O terceiro texto, o Sermão das Testemunhas, foi preparado cerca de um ano antes do desfecho fatal, e pronunciado em 26 de março de 1972 (a primeira publicação e do Suplemento CEI, No. 4, julho/1 973). É peça que resume todo o seu pensamento maduro e encerra o seu personalíssimo tom profético. Na sua dureza crítica, o sermão - um dos mais belos de que tenho notícia — abriga a marca daquela ira sagrada que animou o Cristo a expulsar os vendilhões do templo.
O último texto — copilado dos documentos: Parábolas de Jesus, série Bíblia Hoje - 11 — já o retrata pensador maduro. Apoiado na singela narração de Lucas, ele desenvolve uma reflexão intensiva que, espantosamente, articula-se no sentido da hegeliana passagem do senhor e do escravo. Na trilha da Fenomenologia do Espírito, ele resolve a aparente contradição pela vivência do pobre, assim como Hegel atribui o predicado da consciência ao escravo. Uma notável exegese, disfarçada na simplicidade de que ele era modelo.
Morto aos trinta e quatro anos, na fatídica tarde de 11 de março de 1973, ele está mais vivo do que nunca. E dele só sei dizer, como o poeta, que, legatário de sua vida, eu recuso a sua morte.
Escrevendo sobre Antero, Eça disse ser o amigo um gênio que era quase um santo. Impossível evitar a paráfrase quando recordo Brenno Amo Schumann.

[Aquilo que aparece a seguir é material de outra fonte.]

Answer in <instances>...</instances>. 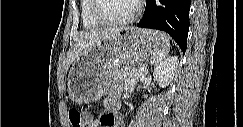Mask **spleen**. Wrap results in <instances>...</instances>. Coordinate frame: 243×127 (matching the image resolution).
<instances>
[{"instance_id":"spleen-1","label":"spleen","mask_w":243,"mask_h":127,"mask_svg":"<svg viewBox=\"0 0 243 127\" xmlns=\"http://www.w3.org/2000/svg\"><path fill=\"white\" fill-rule=\"evenodd\" d=\"M152 39L154 51L151 55V63L158 66L167 58L170 43L167 35L161 32H154Z\"/></svg>"}]
</instances>
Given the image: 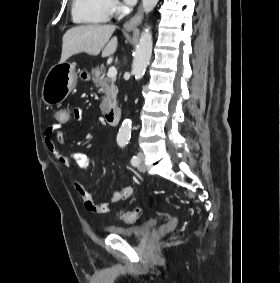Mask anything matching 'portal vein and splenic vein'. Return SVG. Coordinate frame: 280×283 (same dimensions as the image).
<instances>
[{
  "instance_id": "obj_1",
  "label": "portal vein and splenic vein",
  "mask_w": 280,
  "mask_h": 283,
  "mask_svg": "<svg viewBox=\"0 0 280 283\" xmlns=\"http://www.w3.org/2000/svg\"><path fill=\"white\" fill-rule=\"evenodd\" d=\"M117 75V69L115 67H110L107 72L108 78H115Z\"/></svg>"
}]
</instances>
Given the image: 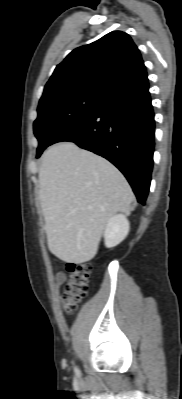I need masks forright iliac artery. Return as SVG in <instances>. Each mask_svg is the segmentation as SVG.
I'll return each instance as SVG.
<instances>
[{"label": "right iliac artery", "instance_id": "1", "mask_svg": "<svg viewBox=\"0 0 182 399\" xmlns=\"http://www.w3.org/2000/svg\"><path fill=\"white\" fill-rule=\"evenodd\" d=\"M74 371H75L76 373H78V369H77L76 367L74 368Z\"/></svg>", "mask_w": 182, "mask_h": 399}]
</instances>
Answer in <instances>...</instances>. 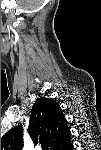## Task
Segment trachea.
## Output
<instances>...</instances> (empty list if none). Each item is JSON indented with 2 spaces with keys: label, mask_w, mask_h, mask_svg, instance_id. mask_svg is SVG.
Returning <instances> with one entry per match:
<instances>
[{
  "label": "trachea",
  "mask_w": 101,
  "mask_h": 150,
  "mask_svg": "<svg viewBox=\"0 0 101 150\" xmlns=\"http://www.w3.org/2000/svg\"><path fill=\"white\" fill-rule=\"evenodd\" d=\"M42 149L45 150V145L42 146Z\"/></svg>",
  "instance_id": "1"
}]
</instances>
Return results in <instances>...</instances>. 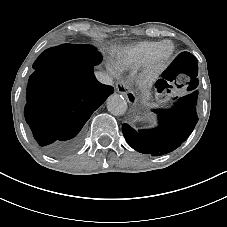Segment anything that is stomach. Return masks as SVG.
<instances>
[{"label": "stomach", "mask_w": 227, "mask_h": 227, "mask_svg": "<svg viewBox=\"0 0 227 227\" xmlns=\"http://www.w3.org/2000/svg\"><path fill=\"white\" fill-rule=\"evenodd\" d=\"M142 103H143L145 106H148V105H149V103H148V101H147V99H146L145 96L142 98Z\"/></svg>", "instance_id": "0dacf381"}]
</instances>
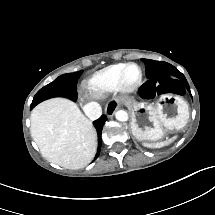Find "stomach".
I'll return each mask as SVG.
<instances>
[{"mask_svg": "<svg viewBox=\"0 0 215 215\" xmlns=\"http://www.w3.org/2000/svg\"><path fill=\"white\" fill-rule=\"evenodd\" d=\"M130 110V128L134 137L143 142H171L183 130L189 120L187 102L178 95H163L155 102L148 103L134 99L125 100Z\"/></svg>", "mask_w": 215, "mask_h": 215, "instance_id": "stomach-1", "label": "stomach"}]
</instances>
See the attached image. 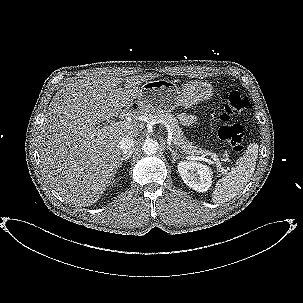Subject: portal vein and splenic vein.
<instances>
[{
    "label": "portal vein and splenic vein",
    "mask_w": 303,
    "mask_h": 303,
    "mask_svg": "<svg viewBox=\"0 0 303 303\" xmlns=\"http://www.w3.org/2000/svg\"><path fill=\"white\" fill-rule=\"evenodd\" d=\"M132 124L130 121H120V122H113V123H110L109 126H105L102 128L103 132H106V131H110V132H113V131H117V130H123V129H130L132 127ZM100 135H102V132L99 133ZM168 139L169 141L172 140V132L171 130L169 129V133H168ZM205 155H209L211 156V158L213 159V162L212 164H215L217 166V168L223 172V173H226L227 170L224 169L222 166H221V163L218 161L217 157L215 154H209V153H205Z\"/></svg>",
    "instance_id": "obj_1"
}]
</instances>
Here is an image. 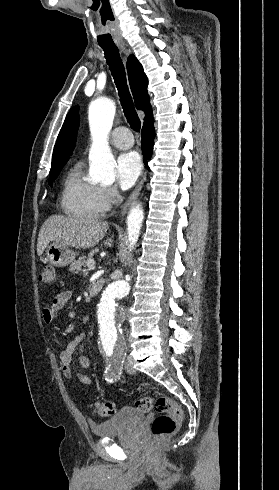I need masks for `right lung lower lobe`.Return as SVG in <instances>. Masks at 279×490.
<instances>
[{"mask_svg":"<svg viewBox=\"0 0 279 490\" xmlns=\"http://www.w3.org/2000/svg\"><path fill=\"white\" fill-rule=\"evenodd\" d=\"M154 136L155 130L153 126H146L145 128H142V152L145 160L151 159Z\"/></svg>","mask_w":279,"mask_h":490,"instance_id":"obj_1","label":"right lung lower lobe"}]
</instances>
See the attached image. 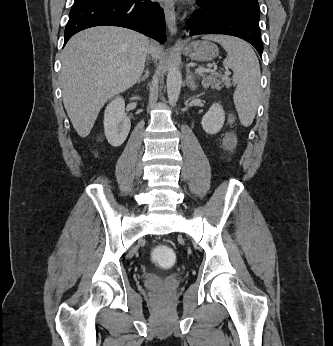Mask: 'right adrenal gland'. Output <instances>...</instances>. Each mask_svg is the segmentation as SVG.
Instances as JSON below:
<instances>
[{
  "label": "right adrenal gland",
  "mask_w": 333,
  "mask_h": 346,
  "mask_svg": "<svg viewBox=\"0 0 333 346\" xmlns=\"http://www.w3.org/2000/svg\"><path fill=\"white\" fill-rule=\"evenodd\" d=\"M148 77H149V71L145 70L144 75L138 80V83H140L141 81H145Z\"/></svg>",
  "instance_id": "obj_1"
}]
</instances>
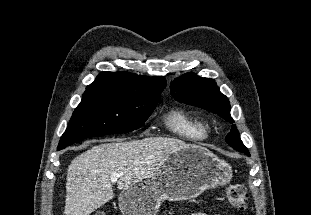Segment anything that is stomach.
<instances>
[{
    "instance_id": "obj_1",
    "label": "stomach",
    "mask_w": 311,
    "mask_h": 215,
    "mask_svg": "<svg viewBox=\"0 0 311 215\" xmlns=\"http://www.w3.org/2000/svg\"><path fill=\"white\" fill-rule=\"evenodd\" d=\"M230 166L207 148L186 144L170 154L145 179L124 189L118 198L123 215H156L164 200L183 201L226 184Z\"/></svg>"
}]
</instances>
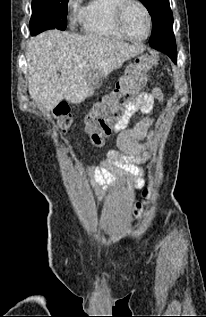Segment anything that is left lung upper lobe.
<instances>
[{
	"label": "left lung upper lobe",
	"instance_id": "5c2ea615",
	"mask_svg": "<svg viewBox=\"0 0 206 317\" xmlns=\"http://www.w3.org/2000/svg\"><path fill=\"white\" fill-rule=\"evenodd\" d=\"M152 16L153 30L150 45L175 44L173 34V15L169 0H140Z\"/></svg>",
	"mask_w": 206,
	"mask_h": 317
}]
</instances>
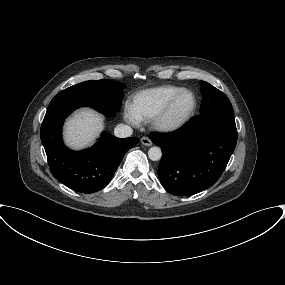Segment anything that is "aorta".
Listing matches in <instances>:
<instances>
[{
	"label": "aorta",
	"instance_id": "obj_1",
	"mask_svg": "<svg viewBox=\"0 0 285 285\" xmlns=\"http://www.w3.org/2000/svg\"><path fill=\"white\" fill-rule=\"evenodd\" d=\"M148 156L152 161H158L161 159L162 151L159 147H156V146L151 147L148 150Z\"/></svg>",
	"mask_w": 285,
	"mask_h": 285
}]
</instances>
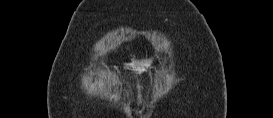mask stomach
<instances>
[{"mask_svg":"<svg viewBox=\"0 0 273 118\" xmlns=\"http://www.w3.org/2000/svg\"><path fill=\"white\" fill-rule=\"evenodd\" d=\"M153 59H144L141 61H133L131 63L125 64V69L131 71L134 74H141L147 71L151 67Z\"/></svg>","mask_w":273,"mask_h":118,"instance_id":"0dacf381","label":"stomach"}]
</instances>
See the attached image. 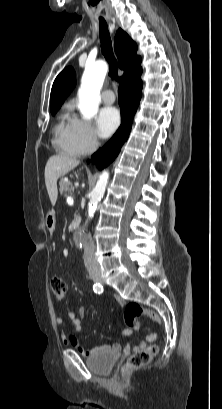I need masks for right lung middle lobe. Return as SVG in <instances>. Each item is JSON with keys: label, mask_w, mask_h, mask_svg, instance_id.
I'll return each instance as SVG.
<instances>
[{"label": "right lung middle lobe", "mask_w": 222, "mask_h": 409, "mask_svg": "<svg viewBox=\"0 0 222 409\" xmlns=\"http://www.w3.org/2000/svg\"><path fill=\"white\" fill-rule=\"evenodd\" d=\"M52 115H54L56 113V111H51Z\"/></svg>", "instance_id": "1"}]
</instances>
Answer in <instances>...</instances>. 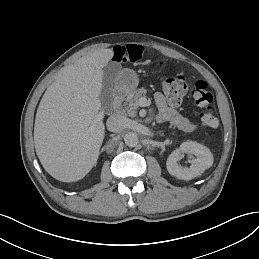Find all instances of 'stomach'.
<instances>
[{
	"label": "stomach",
	"instance_id": "obj_1",
	"mask_svg": "<svg viewBox=\"0 0 259 259\" xmlns=\"http://www.w3.org/2000/svg\"><path fill=\"white\" fill-rule=\"evenodd\" d=\"M139 83L138 75L130 69L119 71L115 77V86L118 90L125 93L133 91Z\"/></svg>",
	"mask_w": 259,
	"mask_h": 259
}]
</instances>
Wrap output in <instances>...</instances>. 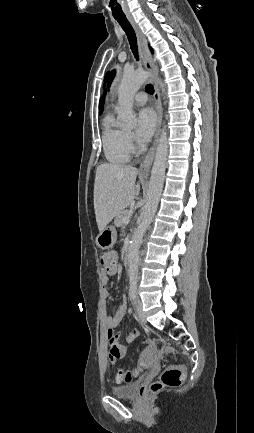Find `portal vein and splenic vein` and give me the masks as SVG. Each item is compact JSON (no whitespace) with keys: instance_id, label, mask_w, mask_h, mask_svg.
<instances>
[{"instance_id":"18ae733b","label":"portal vein and splenic vein","mask_w":254,"mask_h":433,"mask_svg":"<svg viewBox=\"0 0 254 433\" xmlns=\"http://www.w3.org/2000/svg\"><path fill=\"white\" fill-rule=\"evenodd\" d=\"M123 223L124 224H128L129 223V221H130V215H128V216H125L124 218H123Z\"/></svg>"}]
</instances>
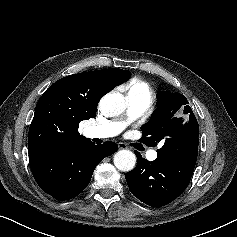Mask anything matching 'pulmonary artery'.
Segmentation results:
<instances>
[{
    "mask_svg": "<svg viewBox=\"0 0 237 237\" xmlns=\"http://www.w3.org/2000/svg\"><path fill=\"white\" fill-rule=\"evenodd\" d=\"M127 119L112 120L104 124L91 125L87 128V136L90 138H110L120 134L128 123L142 115L151 105L152 99L148 95H137L128 93L127 95ZM156 151L148 153V159L155 160Z\"/></svg>",
    "mask_w": 237,
    "mask_h": 237,
    "instance_id": "pulmonary-artery-1",
    "label": "pulmonary artery"
}]
</instances>
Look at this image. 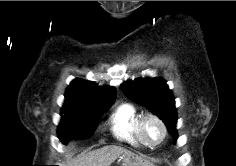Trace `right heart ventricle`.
Returning a JSON list of instances; mask_svg holds the SVG:
<instances>
[{
  "mask_svg": "<svg viewBox=\"0 0 236 166\" xmlns=\"http://www.w3.org/2000/svg\"><path fill=\"white\" fill-rule=\"evenodd\" d=\"M142 115V111L132 103L124 102L118 105L109 119L114 136L131 146H145L138 131Z\"/></svg>",
  "mask_w": 236,
  "mask_h": 166,
  "instance_id": "e07e8e85",
  "label": "right heart ventricle"
}]
</instances>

Precisamente porque só entendo a santidade ao nível da pura humanidade, compreendendo a transcendência como desdobramento trágico e histórico da nossa imanência, precisamente por isso - corrido um ano após a morte de Brenno e sua terna Mariane, companheira de vida e de fim - não me é permitido separar, naquele amigo pequeno e agitado, a santidade da genialidade.